So, from what I understand from this discussion is that there is really no way around the delay in Udp.beginPacket() if there is no device to listen to it on the other end (without having to go in and modifying the library files). One thing though is that you would expect Udp.beginPacket() to return 0 if it fails to 'connect' to the receiving device but what I noticed is that it always returns 1. I can see the code in the library files where this is set but logically, shouldn't it return 0 if it fails to 'connect'?  The Arduino website documentation indicates that this function does not return which I guess is not correct.

PeterH


So, from what I understand from this discussion is that there is really no way around the delay in Udp.beginPacket() if there is no device to listen to it on the other end (without having to go in and modifying the library files).

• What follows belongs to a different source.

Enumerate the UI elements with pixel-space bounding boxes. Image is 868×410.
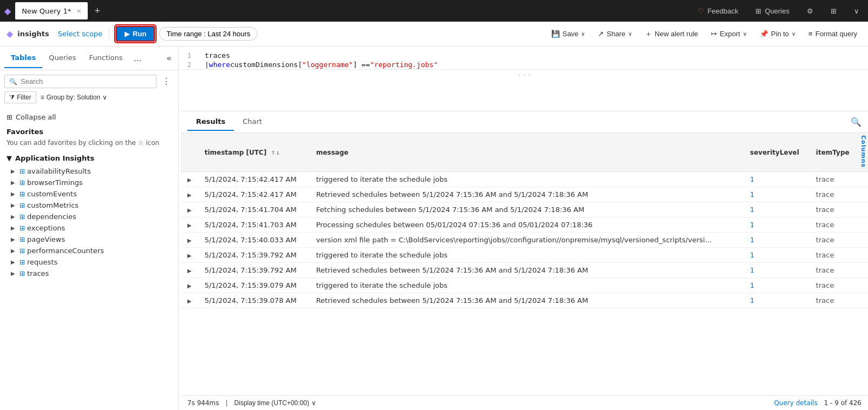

Well, I suppose you could report an apparent bug to the people maintaining the library and wait until they fix it.
I only provide help via the forum - please do not contact me for private consultancy.

SurferTim

#13
Jan 06, 2013, 12:51 pm Last Edit: Jan 06, 2013, 02:54 pm by SurferTim Reason: 1
You are correct about the return values. The docs are in error. This is from Udp.h in the Arduino cores stuff:
Code: [Select]
 // Start building up a packet to send to the remote host specific in ip and port
 // Returns 1 if successful, 0 if there was a problem with the supplied IP address or port
 virtual int beginPacket(IPAddress ip, uint16_t port) =0;

 // Start building up a packet to send to the remote host specific in host and port
 // Returns 1 if successful, 0 if there was a problem resolving the hostname or port
 virtual int beginPacket(const char *host, uint16_t port) =0;

 // Finish off this packet and send it
 // Returns 1 if the packet was sent successfully, 0 if there was an error
 virtual int endPacket() =0;

beginPacket returns 1 if there is no problem with the ip or port format, 0 if there is a problem. But does not signify fail or success on the send.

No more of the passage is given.